Diffuse Panbronchiolitis

Diffuse panbronchiolitis (DPB) is an inflammatory lung disease of unknown cause. It is a severe, progressive form of bronchiolitis, an inflammatory condition of the bronchioles (small air passages in the lungs). The term diffuse signifies that lesions appear throughout both lungs, while panbronchiolitis refers to inflammation found in all layers of the respiratory bronchioles (those involved in gas exchange). DPB causes severe inflammation and nodule-like lesions of terminal bronchioles, chronic sinusitis, and intense coughing with large amounts of sputum production.
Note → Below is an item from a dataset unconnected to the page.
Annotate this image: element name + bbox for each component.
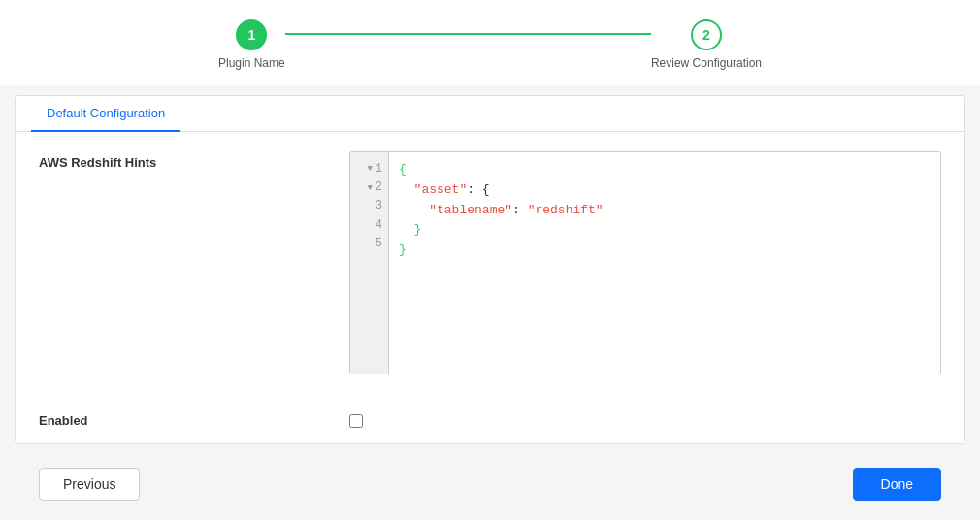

The disease is believed to occur when there is susceptibility, or a lack of immune system resistance, to DPB-causing bacteria or viruses, caused by several genes that are found predominantly in individuals of East Asian descent. The highest incidence occurs among the Japanese, followed by Koreans. DPB occurs more often in males, and usually begins around age 40. It was recognized as a distinct new disease in the early 1960s, and was formally named diffuse panbronchiolitis in 1969.

If left untreated, DPB progresses to bronchiectasis, an irreversible lung condition that involves enlargement of the bronchioles, and pooling of mucus in the bronchiolar passages. Daily treatment of DPB with macrolide antibiotics such as erythromycin eases symptoms and increases survival time, but the disease currently has no known cure. The eventual result of DPB can be respiratory failure and heart problems.